To do: Repeat exactly the lines that run from the one containing "Department(s)" to the end of the data, and leave out all others.

Exercise materials:
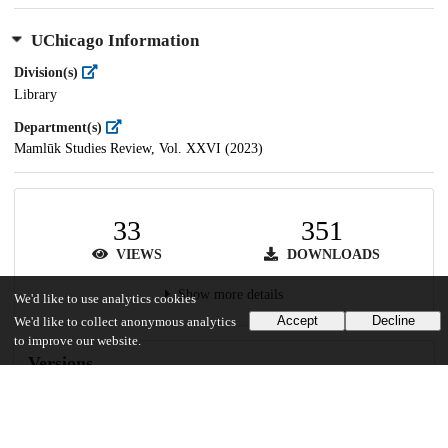
UChicago Information
Division(s)
Library
Department(s)
Mamlūk Studies Review, Vol. XXVI (2023)
33
351
VIEWS
DOWNLOADS
Show more details
We'd like to use analytics cookies
Accept
Decline
We'd like to collect anonymous analytics
to improve our website.
Versions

Task response:
Department(s)
Mamlūk Studies Review, Vol. XXVI (2023)
33
351
VIEWS
DOWNLOADS
Show more details
We'd like to use analytics cookies
Accept
Decline
We'd like to collect anonymous analytics
to improve our website.
Versions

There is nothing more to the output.